It's not esoteric, hear my example - just a low output pickup single coil guitar into a lead type of amp in the digital domain which will have plenty of gain in the digital domain. Is that really esoteric?
That's because after a bunch of digital gain, you are elevating the ADC noise floor and start competing with the guitar noise floor and worse the ADC noise floor is Wideband noise which will start to be noticeable in that context.
Julian literally says the same thing I'm saying right here:
https ://youtu.be/beXVfl1TSD0?si=gJAvPioGgg2Pz6Hn&t=428
Yes, if you record a signal very quietly and then apply a lot of gain later, you raise everything: signal, source noise, and ADC noise. That part is not in dispute.
The real question is whether ADC noise is ever the limiting factor in a modern guitar DI into interface into amp sim workflow. In practice, it almost never is.
Modern interfaces have ADC noise floors around -110 to -120 dBFS. A real electric guitar DI, especially a low output single coil, typically has a noise floor much higher than that, often around -70 to -80 dBFS once pickup noise, hum, cables, and EMI are included. That means the guitar is already 30 to 40 dB noisier than the converter.

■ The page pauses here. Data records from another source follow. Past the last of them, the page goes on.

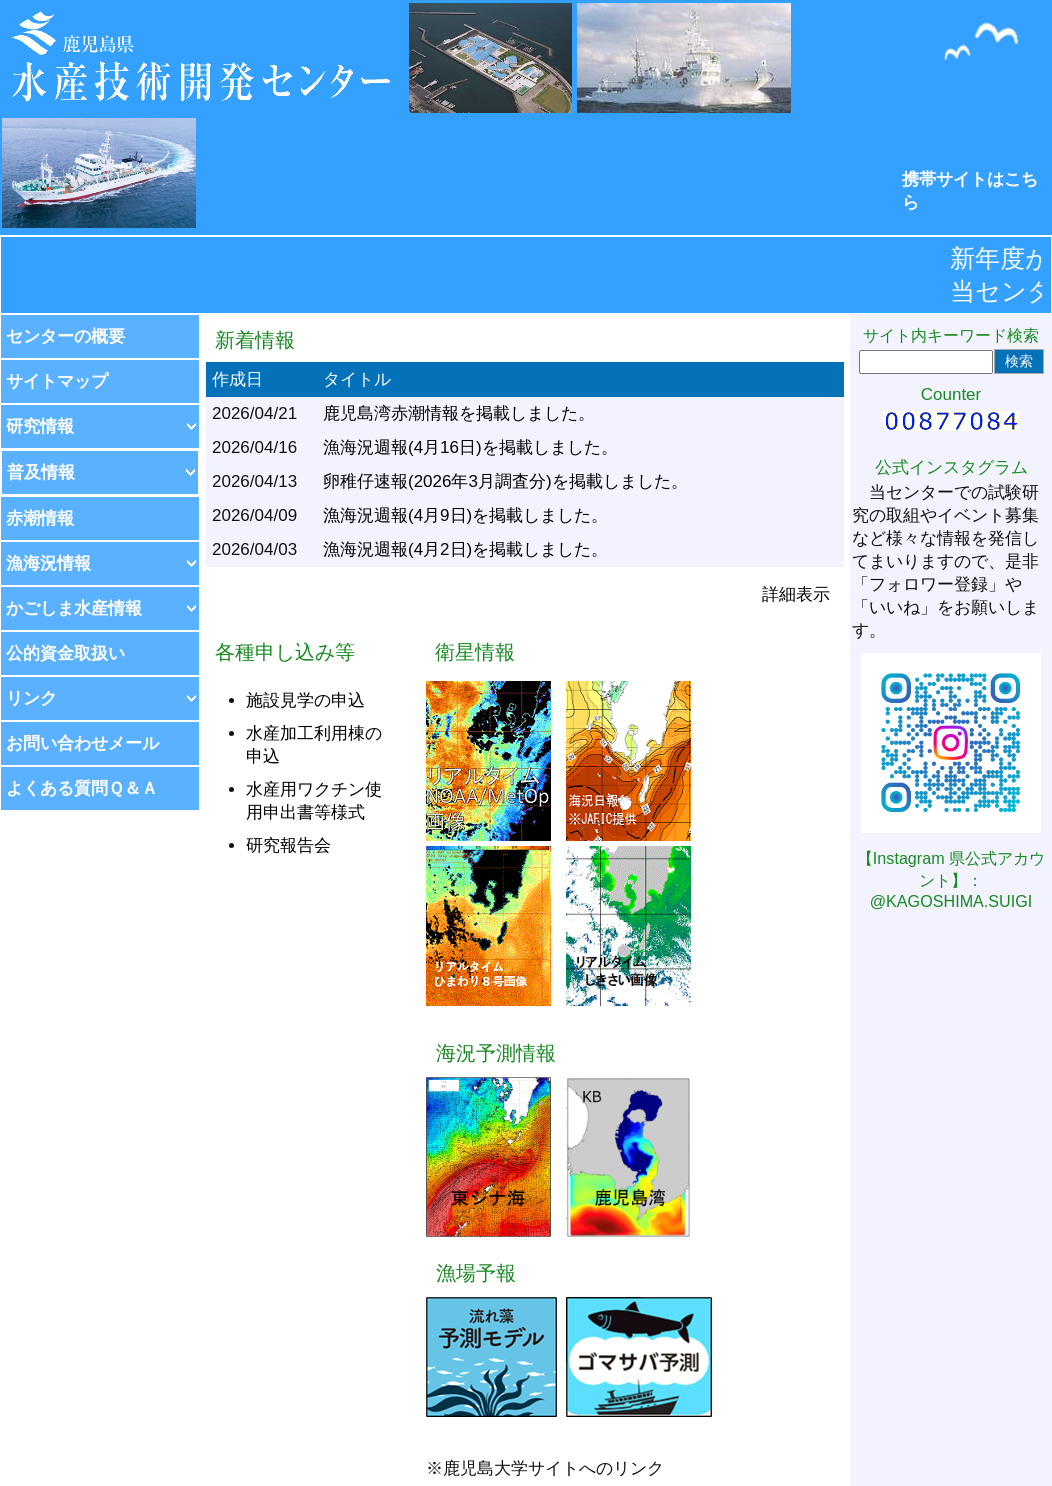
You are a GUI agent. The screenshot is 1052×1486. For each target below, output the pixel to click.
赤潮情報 (40, 518)
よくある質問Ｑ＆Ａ (82, 788)
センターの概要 (65, 336)
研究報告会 (288, 845)
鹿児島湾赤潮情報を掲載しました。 (459, 413)
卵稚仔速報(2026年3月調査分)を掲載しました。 (505, 481)
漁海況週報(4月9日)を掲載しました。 (465, 515)
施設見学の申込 (305, 700)
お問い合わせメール (82, 743)
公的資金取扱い (65, 653)
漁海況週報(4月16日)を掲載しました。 (470, 447)
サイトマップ (57, 381)
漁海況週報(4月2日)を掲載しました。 (465, 549)
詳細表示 (796, 594)
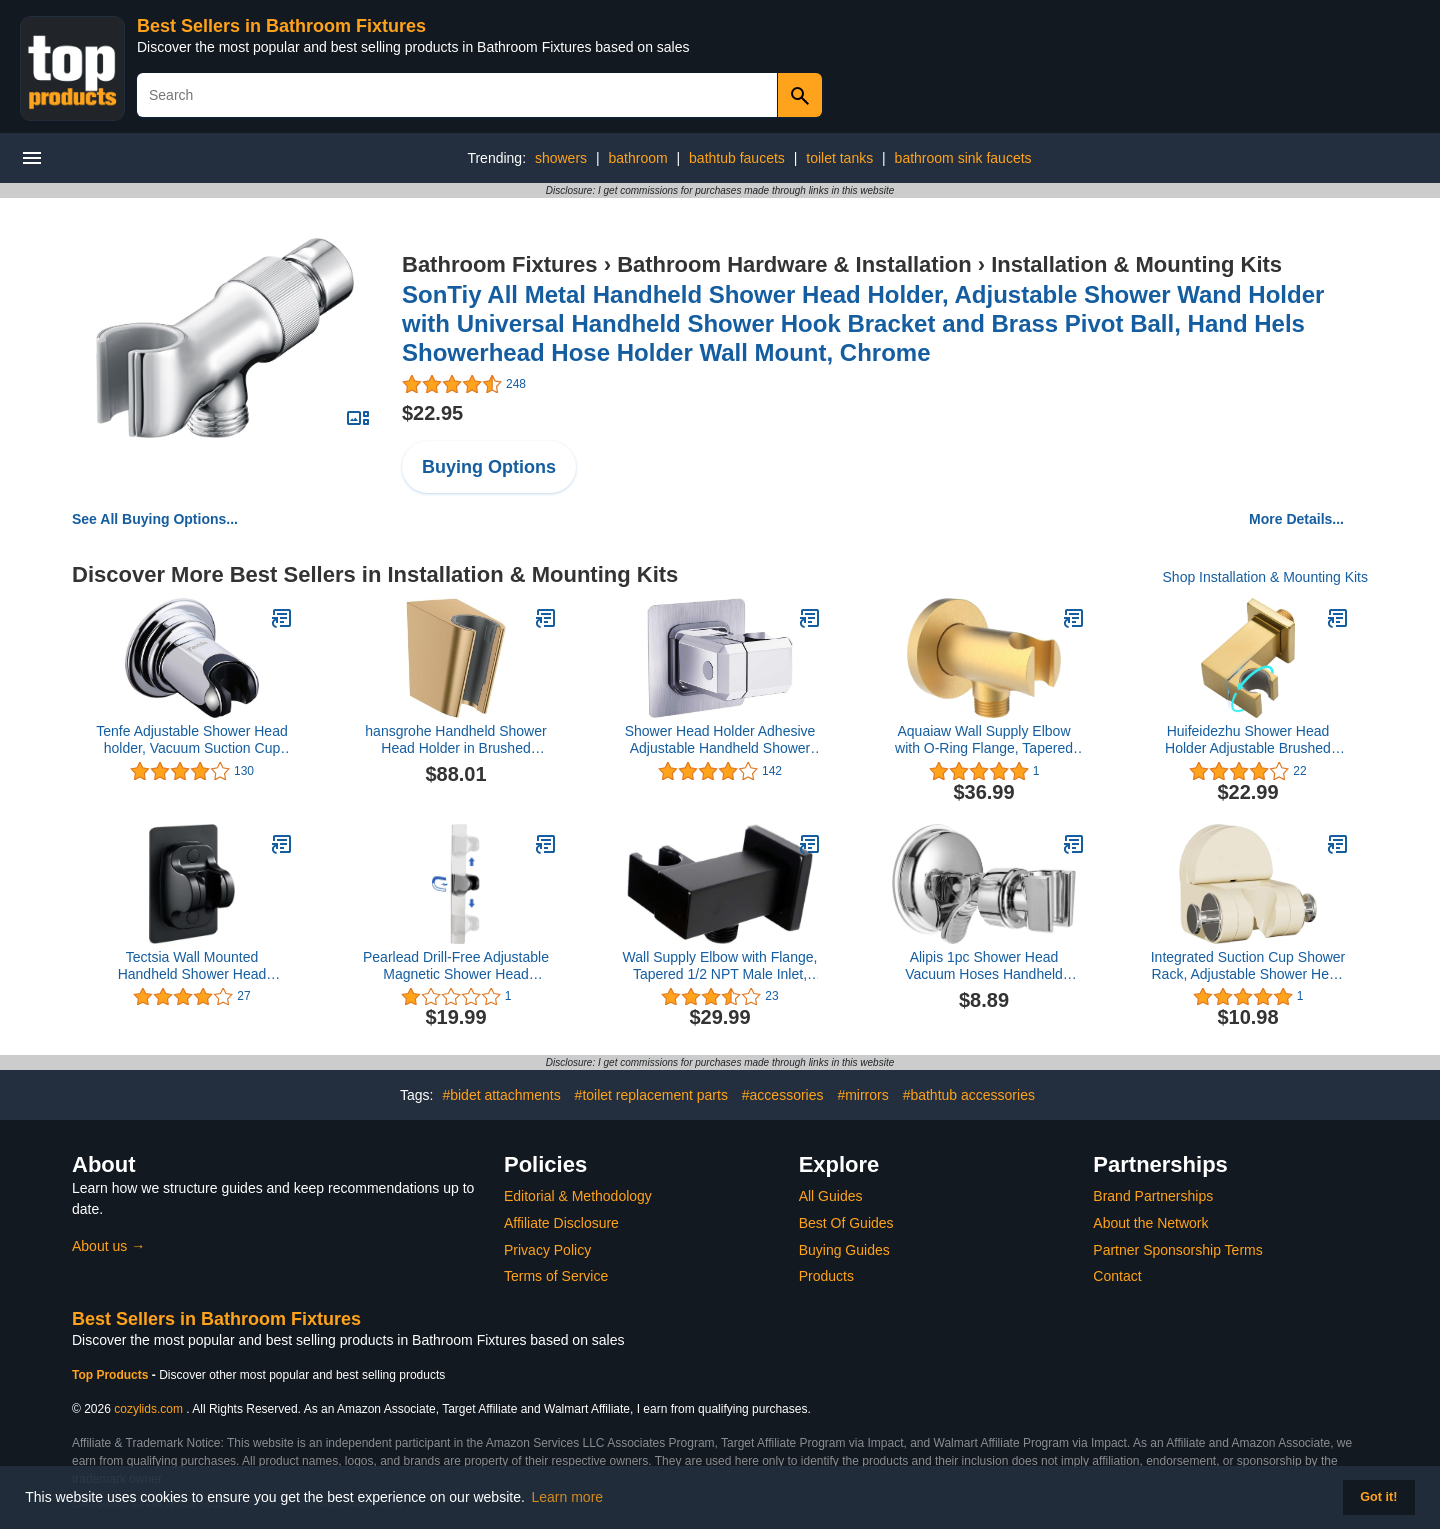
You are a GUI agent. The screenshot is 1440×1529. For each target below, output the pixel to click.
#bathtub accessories (969, 1095)
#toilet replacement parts (651, 1095)
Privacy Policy (547, 1250)
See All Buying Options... (155, 519)
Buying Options (489, 467)
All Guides (831, 1196)
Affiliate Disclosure (561, 1223)
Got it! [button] (1378, 1497)
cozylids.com (148, 1409)
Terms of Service (556, 1276)
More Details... (1296, 519)
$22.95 (432, 413)
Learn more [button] (568, 1497)
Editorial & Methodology (578, 1196)
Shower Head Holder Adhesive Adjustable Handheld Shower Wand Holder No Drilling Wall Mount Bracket (720, 740)
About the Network (1150, 1223)
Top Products (112, 1375)
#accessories (783, 1095)
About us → (108, 1246)
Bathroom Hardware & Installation (794, 264)
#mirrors (862, 1095)
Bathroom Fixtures (500, 264)
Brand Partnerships (1153, 1196)
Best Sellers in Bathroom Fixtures (281, 26)
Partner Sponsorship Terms (1177, 1250)
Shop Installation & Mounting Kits (1265, 577)
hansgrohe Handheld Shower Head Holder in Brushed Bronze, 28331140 (455, 740)
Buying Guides (844, 1250)
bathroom (638, 158)
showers (561, 158)
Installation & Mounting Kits (1136, 264)
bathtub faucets (737, 158)
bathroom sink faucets (963, 158)
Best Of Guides (846, 1223)
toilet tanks (839, 158)
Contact (1117, 1276)
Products (826, 1276)
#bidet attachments (501, 1095)
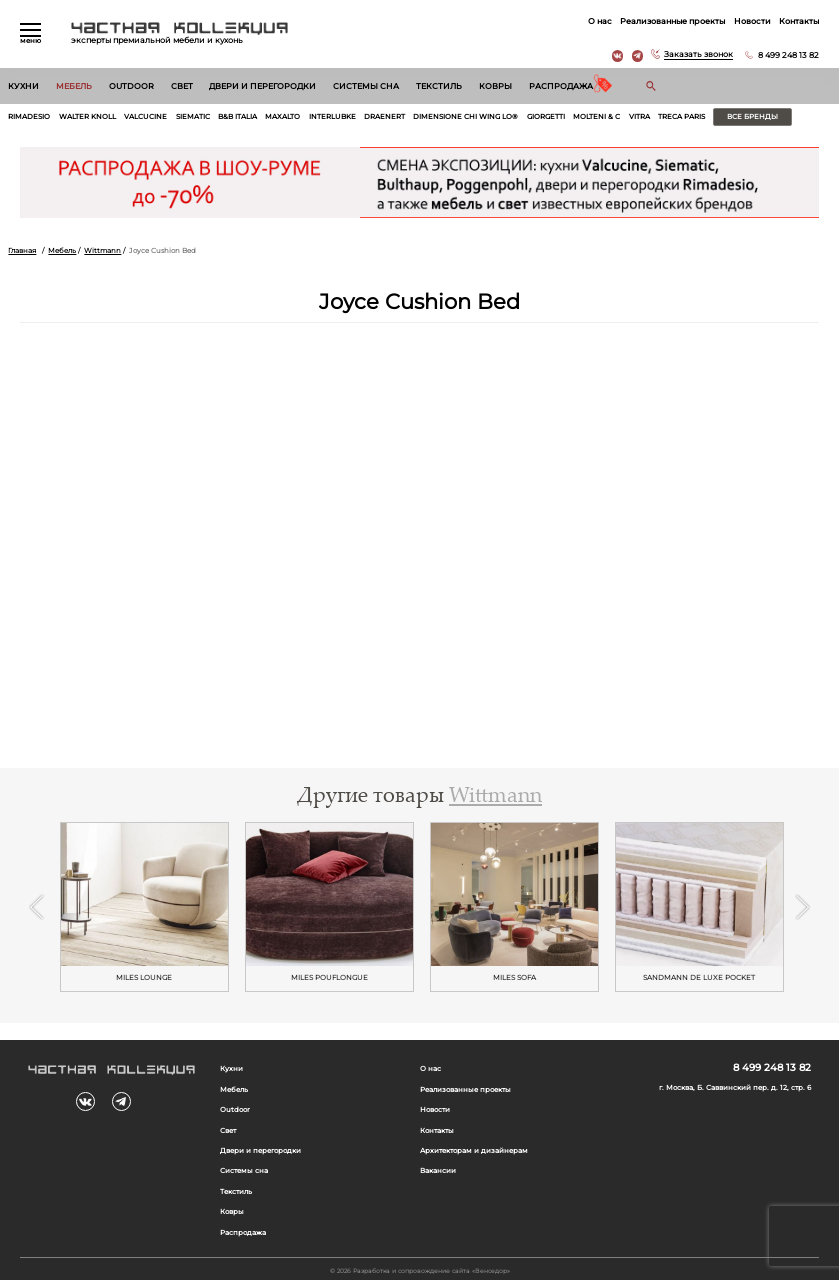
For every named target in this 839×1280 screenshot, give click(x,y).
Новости (752, 21)
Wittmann (102, 251)
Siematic (193, 117)
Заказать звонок (698, 55)
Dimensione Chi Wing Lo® (465, 117)
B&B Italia (237, 117)
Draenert (384, 117)
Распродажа (561, 86)
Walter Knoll (87, 117)
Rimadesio (29, 117)
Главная (22, 251)
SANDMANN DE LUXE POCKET (699, 977)
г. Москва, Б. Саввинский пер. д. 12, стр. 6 (735, 1088)
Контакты (799, 21)
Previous (36, 907)
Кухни (23, 86)
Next (802, 907)
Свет (182, 86)
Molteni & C (596, 117)
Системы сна (366, 86)
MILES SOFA (514, 977)
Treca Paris (681, 117)
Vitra (639, 117)
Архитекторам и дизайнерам (474, 1151)
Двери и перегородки (262, 86)
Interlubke (332, 117)
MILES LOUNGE (144, 977)
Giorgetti (546, 117)
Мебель (74, 86)
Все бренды (752, 117)
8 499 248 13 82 (788, 55)
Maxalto (282, 117)
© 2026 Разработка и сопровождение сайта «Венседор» (420, 1270)
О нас (600, 21)
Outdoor (131, 86)
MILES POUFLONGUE (329, 977)
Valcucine (145, 117)
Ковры (495, 86)
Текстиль (439, 86)
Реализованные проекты (672, 21)
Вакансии (438, 1171)
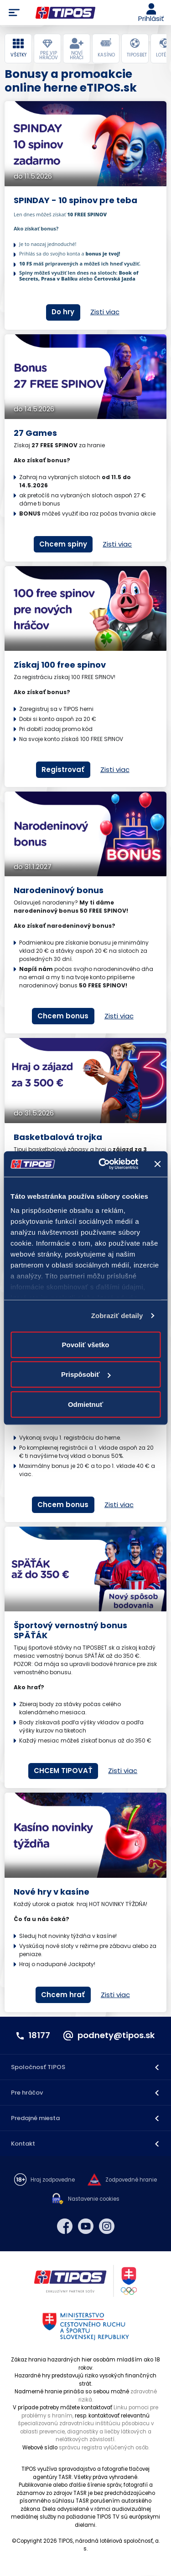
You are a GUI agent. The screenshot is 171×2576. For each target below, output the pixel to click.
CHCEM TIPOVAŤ (63, 1770)
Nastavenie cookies (93, 2199)
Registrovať (62, 769)
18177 (39, 2035)
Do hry (63, 312)
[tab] (18, 48)
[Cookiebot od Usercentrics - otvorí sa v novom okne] (103, 1164)
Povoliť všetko (85, 1344)
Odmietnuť (85, 1404)
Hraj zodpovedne (53, 2179)
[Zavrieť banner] (157, 1164)
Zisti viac (104, 312)
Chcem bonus (62, 1016)
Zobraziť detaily (117, 1315)
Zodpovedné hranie (131, 2179)
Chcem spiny (63, 544)
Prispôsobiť (86, 1374)
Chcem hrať (63, 1994)
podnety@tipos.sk (116, 2035)
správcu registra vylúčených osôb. (104, 2447)
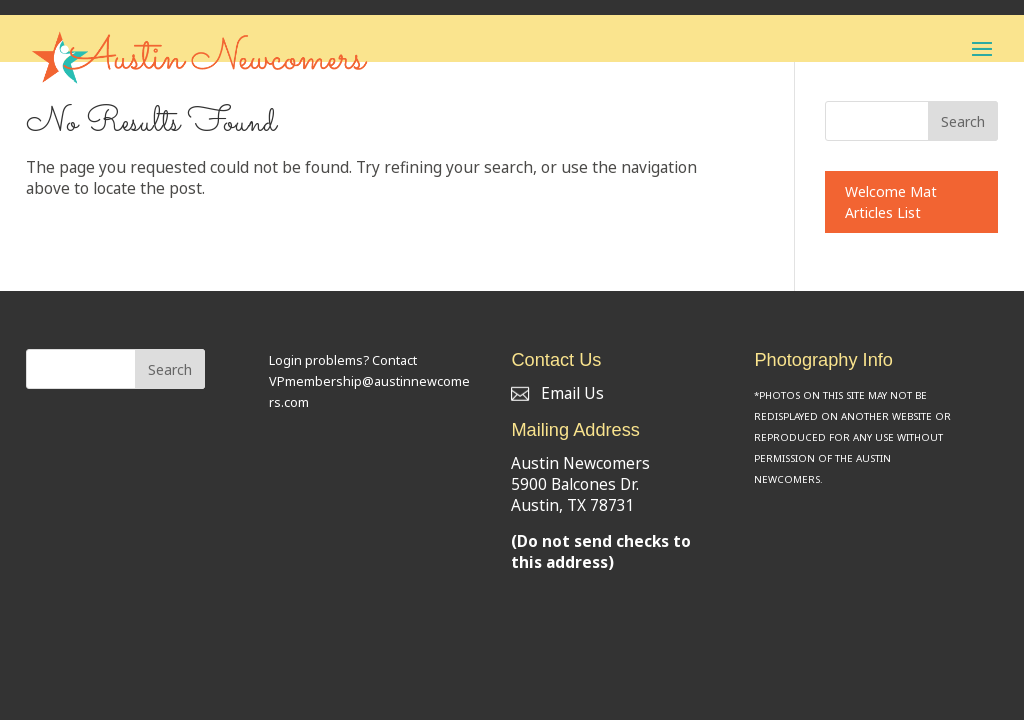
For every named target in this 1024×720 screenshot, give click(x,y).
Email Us (557, 393)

When you add digital gain, the relative relationship does not change. The guitar signal and its own noise remain dominant, and the ADC noise stays buried underneath. Digital gain does not reshuffle which noise source is dominant.
The old
record as hot as possible advice made sense with 16 bit converters, early ADCs, and tape workflows. In modern 24 bit systems with roughly 120 dB of real dynamic range, it no longer applies in the same way.
This is not an argument for recording extremely quietly. The sensible modern advice is simply to record at a reasonable level with plenty of headroom and avoid clipping. For guitar DI, peaks around -18 to -12 dBFS are perfectly fine.
Recording hotter than that does not improve sound quality or signal to noise ratio, it just reduces headroom.
If a system is linear and time-invariant, gain multiplies signal and noise equally. Therefore, gain cannot improve the signal-to-noise ratio of the source.